In the past year, the Consumer Finance Protection Bureau said it has fined banks over mismanaged automated systems that resulted in wrongful home foreclosures, car repossessions, and lost benefit payments, after the institutions relied on new technology and faulty algorithms.

Representatives from the Federal Trade Commission, the Equal Employment Opportunity Commission [EEOC], and the Department of Justice, as well as the CFPB, all say they’re directing resources and staff to take aim at new tech and identify negative ways it could affect consumers’ lives.

“One of the things we’re trying to make crystal clear is that if companies don’t even understand how their AI is making decisions, they can’t really use it,” Chopra said. “In other cases, we’re looking at how our fair lending laws are being adhered to when it comes to the use of all of this data.”

EEOC Chair Charlotte Burrows said there will be enforcement against AI hiring technology that screens out job applicants with disabilities, for example, as well as so-called "bossware" that illegally surveils workers.

Burrows also described ways that algorithms might dictate how and when employees can work in ways that would violate existing law.

“If you need a break because you have a disability or perhaps you’re pregnant, you need a break,” she said. “The algorithm doesn’t necessarily take into account that accommodation.

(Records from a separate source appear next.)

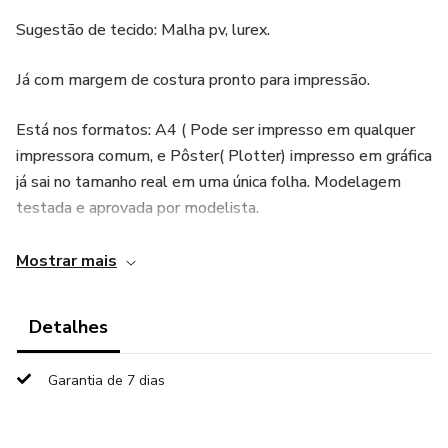
Sugestão de tecido: Malha pv, lurex.
Já com margem de costura pronto para impressão.
Está nos formatos: A4 ( Pode ser impresso em qualquer
impressora comum, e Pôster( Plotter) impresso em gráfica
já sai no tamanho real em uma única folha. Modelagem
testada e aprovada por modelista.
Após a COMPRA do molde, é PROIBIDO a revenda
Mostrar mais
dentro e fora da plataforma.
Detalhes
Garantia de 7 dias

Those are things that we are looking closely at."

OpenAI’s top lawyer, at a conference this month, suggested instead an industry-led approach to regulation.

“I think it first starts with trying to get to some kind of standards,” Jason Kwon, OpenAI’s general counsel, told a tech summit in Washington, DC, hosted by software industry group BSA.

“Those could start with industry standards and some sort of coalescing around that. And decisions about whether or not to make those compulsory, and also then what’s the process for updating them, those things are probably fertile ground for more conversation,” Kwon added.